The explanation could not be found in any providential act since what nature presented was neither sudden nor catastrophic, and, indeed, the expected current was about all that offered much challenge to the reputed professional skill of these towers. The Inca, 5 Cir., 148 F. 363, 365; The Algic, supra; Shasta Steamship Co. v. Great Lakes Towing Co., D.C.W.D.N.Y., 44 F.Supp. 572, 574, 1943 A.M.C. 1205; The Severance, 4 Cir., 152 F.2d 916, 1946 A.M.C. 128; McWilliams Bros. v. Director General of Railroads, 2 Cir., 271 F. 931, 932. If the explanation were to succeed, the tugs had virtually to pin it all on the acts of the tow.

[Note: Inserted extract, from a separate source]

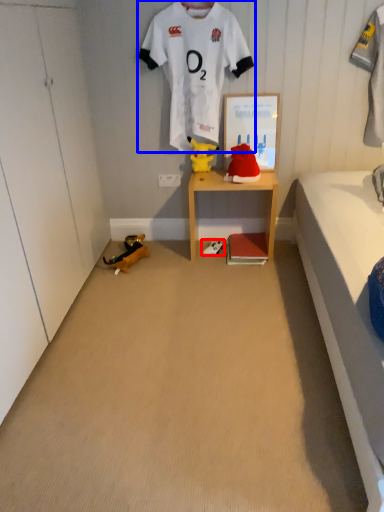 Question: Which of the following is the farthest to the observer, footwear (highlighted by a red box) or sports uniform (highlighted by a blue box)?

Choices:
 (A) footwear
 (B) sports uniform

Answer: (A) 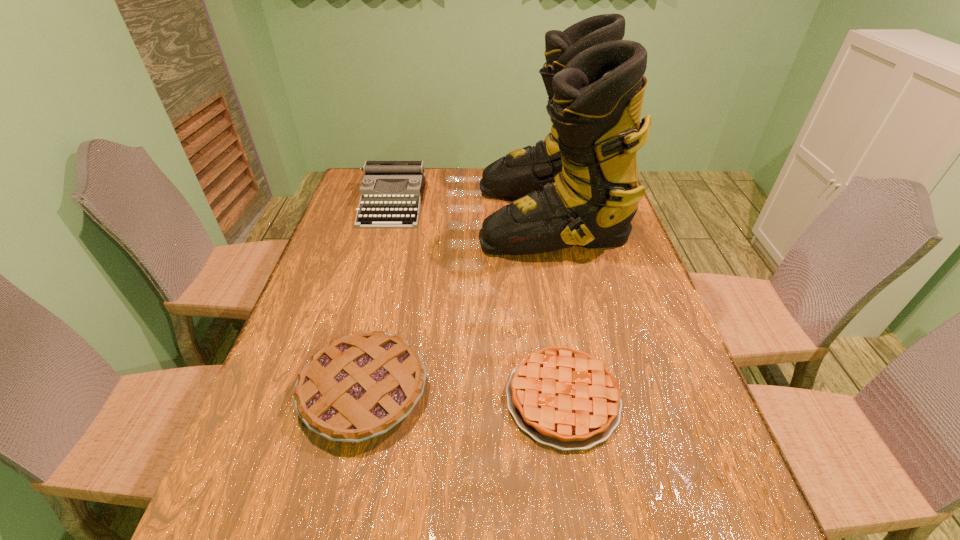 Choose which object is the nearest neighbor to the typewriter. Please provide its 2D coordinates. Your answer should be formatted as a tuple, i.e. [(x, y)], where the tuple contains the x and y coordinates of a point satisfying the conditions above.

This took the form of a joint attack made as true and faithful allies by The Kevin Moran and The Mary B. on the fitness of The James L. Richards' steering gear, claimed unseaworthiness of the barge for being loaded a few inches below her Plimsoll marks, 46 C.F.R., Chapter 1, Section 43.05-1 et seq., the dropping of the wrong anchor, and, as the exigencies of the case demanded, a three-cornered Donnybrook Fair in which The Kevin Moran, asserting that The James L. Richards had failed, as agreed, to supply an adequate helper tug of 1000 horsepower, got aid and comfort from this unexpected quarter as The James L. Richards echoed the...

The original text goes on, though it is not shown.